**About this exercise:** Only the lines from the one with "Ανακοινώσεις" through the last belong in the output; print them exactly as given below.

**Transcribed page contents:**

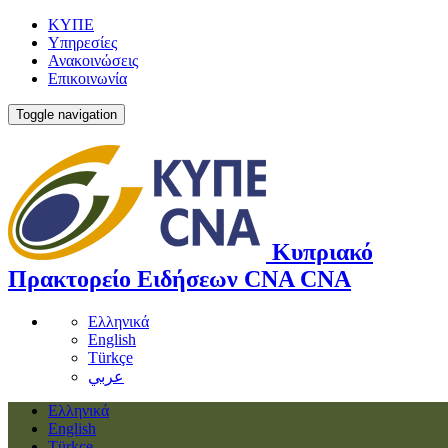
ΚΥΠΕ
Υπηρεσίες
Ανακοινώσεις
Επικοινωνία
Toggle navigation
Κυπριακό
Πρακτορείο Ειδήσεων
CNA
CNA
Ελληνικά
English
Türkçe
عربي
Ελληνικά
English
Türkçe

**Result of this task:**
Ανακοινώσεις
Επικοινωνία
Toggle navigation
Κυπριακό
Πρακτορείο Ειδήσεων
CNA
CNA
Ελληνικά
English
Türkçe
عربي
Ελληνικά
English
Türkçe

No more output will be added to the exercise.